» Assignment:
Repeat the data word for word. Do not include the pictures.

-*-*-

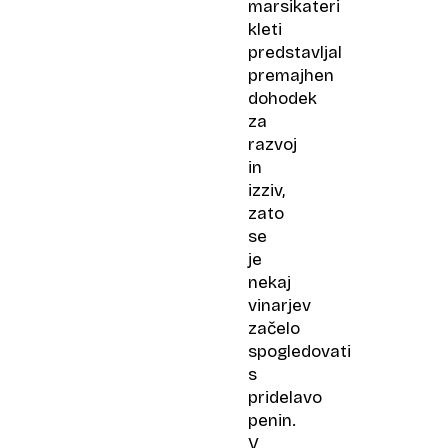
marsikateri
kleti
predstavljal
premajhen
dohodek
za
razvoj
in
izziv,
zato
se
je
nekaj
vinarjev
začelo
spogledovati
s
pridelavo
penin.
V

-*-*-

» Exercise answer:
marsikateri
kleti
predstavljal
premajhen
dohodek
za
razvoj
in
izziv,
zato
se
je
nekaj
vinarjev
začelo
spogledovati
s
pridelavo
penin.
V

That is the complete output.